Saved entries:
+-------+
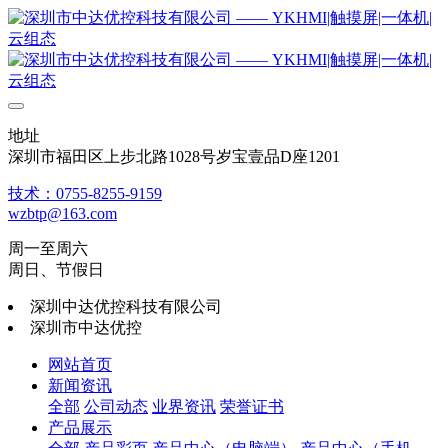
地址
深圳市福田区上步北路1028号岁宝壹品D座1201
技术：0755-8255-9159
wzbtp@163.com
周一至周六
周日、节假日
深圳中达优控科技有限公司
深圳市中达优控
网站首页
新闻资讯
全部
公司动态
业界资讯
荣誉证书
产品展示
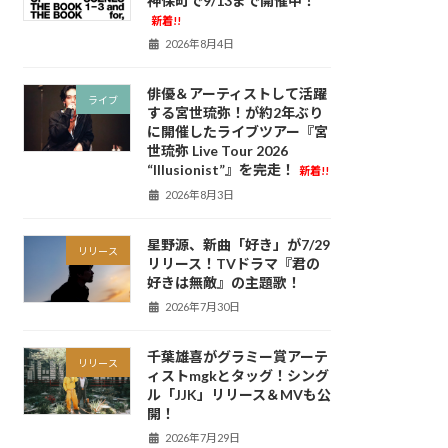
神保町で9/13まで開催中！
新着!!
2026年8月4日
俳優＆アーティストして活躍
ライブ
する宮世琉弥！が約2年ぶり
に開催したライブツアー『宮
世琉弥 Live Tour 2026
“Illusionist”』を完走！
新着!!
2026年8月3日
星野源、新曲「好き」が7/29
リリース
リリース！TVドラマ『君の
好きは無敵』の主題歌！
2026年7月30日
千葉雄喜がグラミー賞アーテ
リリース
ィストmgkとタッグ！シング
ル「JJK」リリース＆MVも公
開！
2026年7月29日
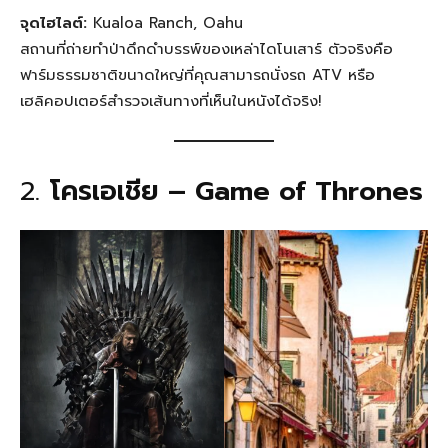
จุดไฮไลต์:
Kualoa Ranch, Oahu
สถานที่ถ่ายทำป่าดึกดำบรรพ์ของเหล่าไดโนเสาร์ ตัวจริงคือ
ฟาร์มธรรมชาติขนาดใหญ่ที่คุณสามารถนั่งรถ ATV หรือ
เฮลิคอปเตอร์สำรวจเส้นทางที่เห็นในหนังได้จริง!
2.
โครเอเชีย – Game of Thrones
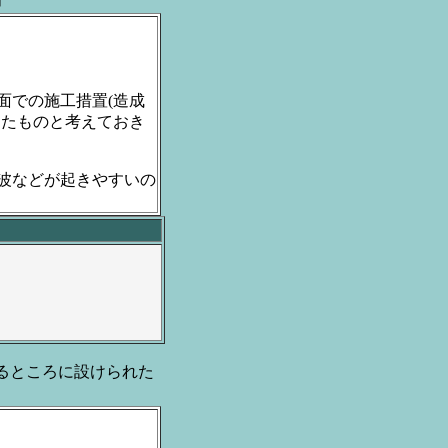
での施工措置(造成
えたものと考えておき
波などが起きやすいの
るところに設けられた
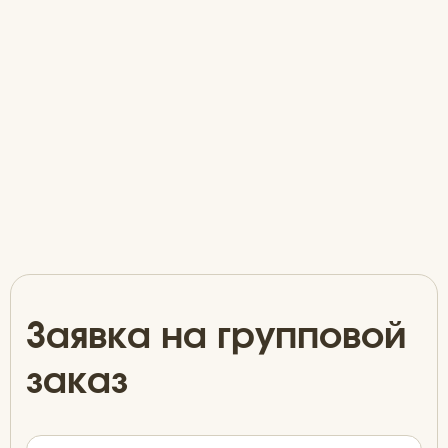
Заявка на групповой
заказ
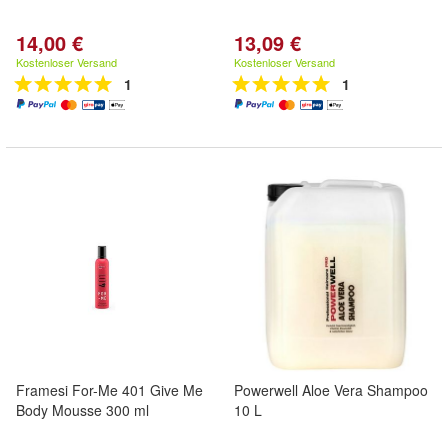
14,00 €
13,09 €
Kostenloser Versand
Kostenloser Versand
1
1
Framesi For-Me 401 Give Me
Powerwell Aloe Vera Shampoo
Body Mousse 300 ml
10 L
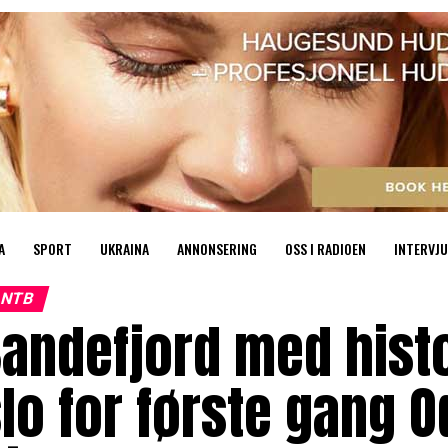
A
SPORT
UKRAINA
ANNONSERING
OSS I RADIOEN
INTERVJU
NTB
andefjord med histo
lo for første gang 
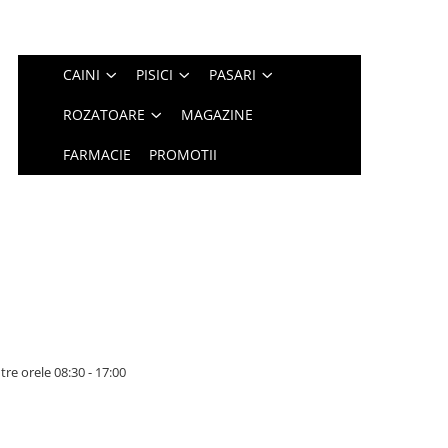
CAINI
PISICI
PASARI
ROZATOARE
MAGAZINE
FARMACIE
PROMOTII
tre orele 08:30 - 17:00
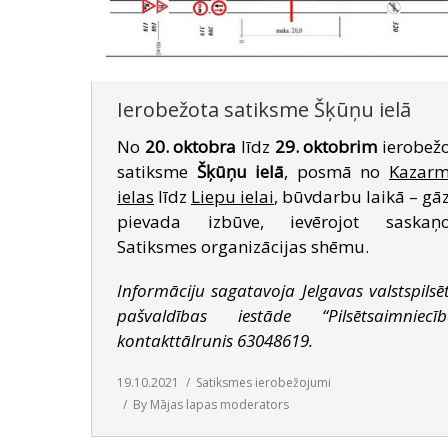
Ierobežota satiksme Šķūņu ielā
No
20. oktobra
līdz
29. oktobrim
ierobež
satiksme
Šķūņu ielā
, posmā no
Kazarm
ielas
līdz
Liepu ielai
, būvdarbu laikā – gā
pievada izbūve, ievērojot saskaņo
Satiksmes organizācijas shēmu.
Informāciju sagatavoja Jelgavas valstspilsē
pašvaldības iestāde “Pilsētsaimniecīb
kontakttālrunis 63048619.
19.10.2021
Satiksmes ierobežojumi
By
Mājas lapas moderators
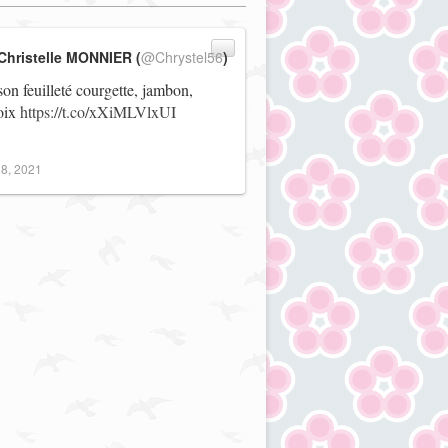
Christelle MONNIER (
@Chrystel56
)
on feuilleté courgette, jambon,
noix
https://t.co/xXiMLVlxUI
8, 2021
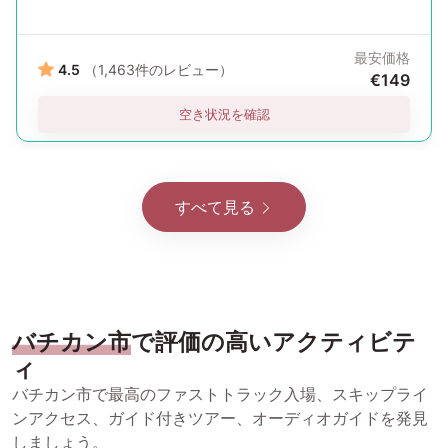
最安価格
4.5
（1,463件のレビュー）
€149
空き状況を確認
すべて見る
バチカン市
で評価の高いアクティビテ
ィ
バチカン市で最高のファストトラック入場、スキップライ
ンアクセス、ガイド付きツアー、オーディオガイドを発見
しましょう。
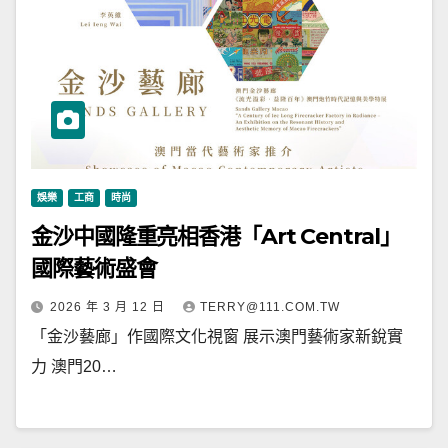
娛樂
工商
時尚
金沙中國隆重亮相香港「Art Central」
國際藝術盛會
2026 年 3 月 12 日
TERRY@111.COM.TW
「金沙藝廊」作國際文化視窗 展示澳門藝術家新銳實
力 澳門20…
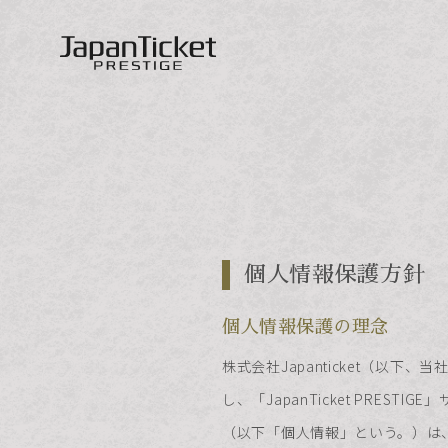
JapanTicket PRESTIGE
個人情報保護方針
個人情報保護の理念
株式会社Japanticket（
し、「JapanTicket PR
（以下「個人情報」という。）は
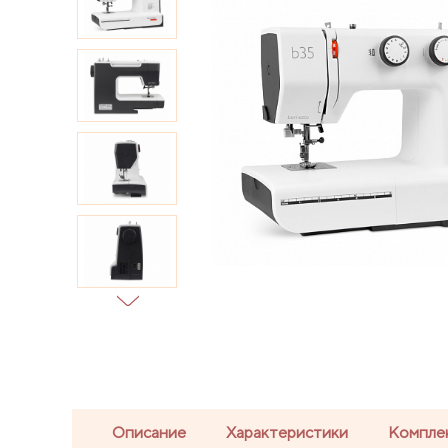
Описание
Характеристики
Компле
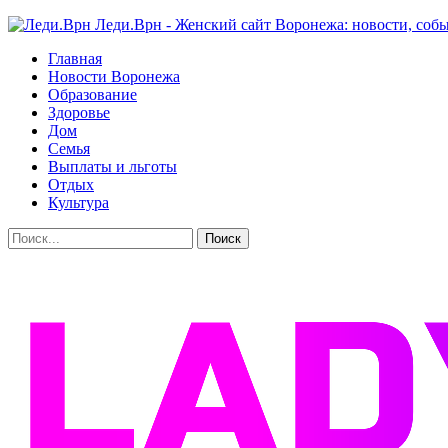
Леди.Врн - Женский сайт Воронежа: новости, собы
Главная
Новости Воронежа
Образование
Здоровье
Дом
Семья
Выплаты и льготы
Отдых
Культура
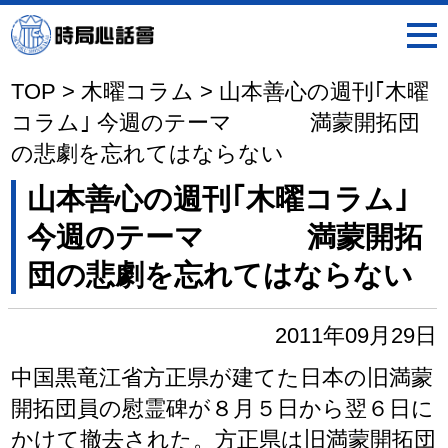
時局心話會
TOP
>
木曜コラム
>
山本善心の週刊｢木曜
コラム｣ 今週のテーマ 満蒙開拓団
の悲劇を忘れてはならない
山本善心の週刊｢木曜コラム｣
今週のテーマ 満蒙開拓
団の悲劇を忘れてはならない
2011年09月29日
中国黒竜江省方正県が建てた日本の旧満蒙
開拓団員の慰霊碑が８月５日から翌６日に
かけて撤去された。方正県は旧満蒙開拓団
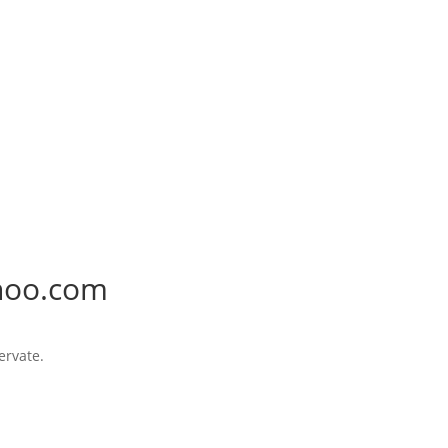
hoo.com
ervate.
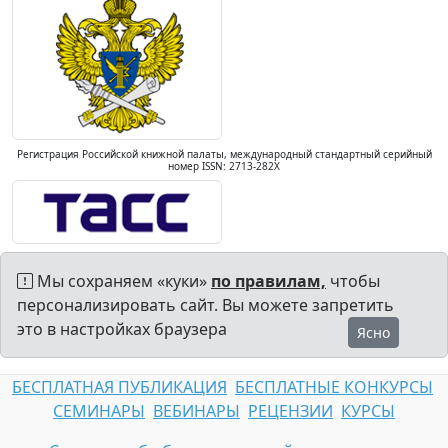
Регистрация Российской книжной палаты, международный стандартный серийный
номер ISSN: 2713-282X
Мы сохраняем «куки»
по правилам,
чтобы
персонализировать сайт. Вы можете запретить
это в настройках браузера
Ясно
БЕСПЛАТНАЯ ПУБЛИКАЦИЯ
БЕСПЛАТНЫЕ КОНКУРСЫ
СЕМИНАРЫ
ВЕБИНАРЫ
РЕЦЕНЗИИ
КУРСЫ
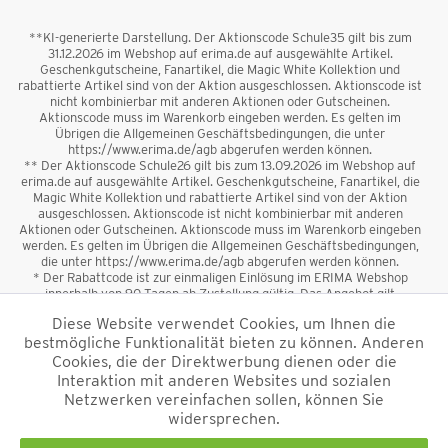
**KI-generierte Darstellung. Der Aktionscode Schule35 gilt bis zum
31.12.2026 im Webshop auf erima.de auf ausgewählte Artikel.
Geschenkgutscheine, Fanartikel, die Magic White Kollektion und
rabattierte Artikel sind von der Aktion ausgeschlossen. Aktionscode ist
nicht kombinierbar mit anderen Aktionen oder Gutscheinen.
Aktionscode muss im Warenkorb eingeben werden. Es gelten im
Übrigen die Allgemeinen Geschäftsbedingungen, die unter
https://www.erima.de/agb abgerufen werden können.
** Der Aktionscode Schule26 gilt bis zum 13.09.2026 im Webshop auf
erima.de auf ausgewählte Artikel. Geschenkgutscheine, Fanartikel, die
Magic White Kollektion und rabattierte Artikel sind von der Aktion
ausgeschlossen. Aktionscode ist nicht kombinierbar mit anderen
Aktionen oder Gutscheinen. Aktionscode muss im Warenkorb eingeben
werden. Es gelten im Übrigen die Allgemeinen Geschäftsbedingungen,
die unter https://www.erima.de/agb abgerufen werden können.
* Der Rabattcode ist zur einmaligen Einlösung im ERIMA Webshop
innerhalb von 90 Tagen ab Zustellung gültig. Das Angebot gilt
ausschließlich für Erstanmeldungen zum Newsletter. Reduzierte Ware
Diese Website verwendet Cookies, um Ihnen die
sowie Geschenkgutscheine sind vom Rabatt ausgeschlossen. Der
bestmögliche Funktionalität bieten zu können. Anderen
Rabattcode ist nicht mit anderen Aktionen oder Gutscheinen
kombinierbar. Der Mindestbestellwert beträgt 50 €
Cookies, die der Direktwerbung dienen oder die
*
Interaktion mit anderen Websites und sozialen
Netzwerken vereinfachen sollen, können Sie
*Alle Preise verstehen sich inkl. Mehrwertsteuer und zzgl.
widersprechen.
Versandkosten
und ggf. Nachnahmegebühren, wenn nicht anders
beschrieben.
+-------+
--- What to produce ---
In the entries above, find each line with "Rabattcode" and copy it.

--- Task solution ---
* Der Rabattcode ist zur einmaligen Einlösung im ERIMA Webshop
Rabattcode ist nicht mit anderen Aktionen oder Gutscheinen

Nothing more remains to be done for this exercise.